Franceschini fa una precisazione sulle polemiche con il presidente della Camera, Gianfranco Fini. “Sono stato accusato di aver insultato Fini. Ho fatto una considerazione. I presidenti delle Camere sono stati sempre interpretati come ruoli di garanzia. Io non faccio accuse specifiche, ma mi pare incontestabile che in particolare alla Camera le scelte della presidenza sull'ammissibilità di qualsiasi emendamento della maggioranza e sulla creazione di un calendario come è successo con il lodo Alfano creino un Parlamento a due velocità, con le leggi normali per cui servono mesi e quelle che premono al governo per cui servono tre giorni. Per questo, il ruolo dei due presidenti tende a essere non più di garanzia ma finalizzato a far funzionare le camere secondo la volontà politica della maggioranza”. A proposito di giustizia e di Antonio Di Pietro, Franceschini trova “deprimente” che di fronte a quello che sta facendo il governo “ci sia una specie di gara a chi sia più duro a fare l'opposizione e ci sia un'azione tesa a galvanizzare i propri elettori”.

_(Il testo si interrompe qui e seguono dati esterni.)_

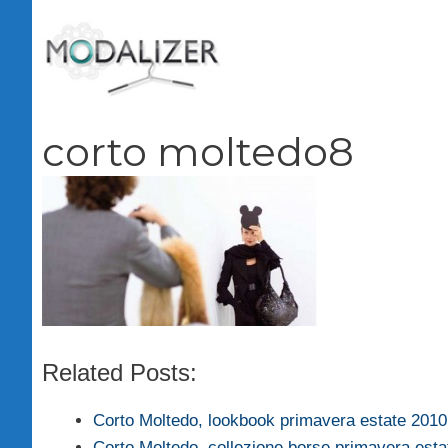
Vai
al
contenuto
corto moltedo8
Related Posts:
Corto Moltedo, lookbook primavera estate 2010
Corto Moltedo, collezione borse primavera esta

Ma per quanto riguarda due temi che potrebbero essere affrontati dopo l'estate dall'esecutivo – obbligatorietà dell'azione penale e separazione delle carriere – il pensiero del vice W. è questo: “In un clima diverso si può ragionare e si può discutere su entrambi gli argomenti”. Riprendendo un tema riproposto ieri da questo giornale, Franceschini dice di essere favorevole a “una totale trasparenza dei finanziamenti dei partiti e a un possibile miglioramento delle modalità di finanziamento pubblico”. “La legalizzazione dei rapporti di lobbying”, invece, è una cosa che a Franceschini “non piace”. E le fondazioni culturali? “Questo non deve essere un tema brutalizzato. E' l'esempio di come il Pd sia un partito che si ispira al modello americano. Le fondazioni sono una risorsa per il Pd. Altra cosa invece sono le correnti personalizzate, che per un partito come questo sarebbero un fenomeno distorsivo”. E se a Franceschini chiedessero di prendere la tessera della fondazione dalemiana ItalianiEuropei? “Mi chiederei per far cosa”, risponde con un sorriso il vice W.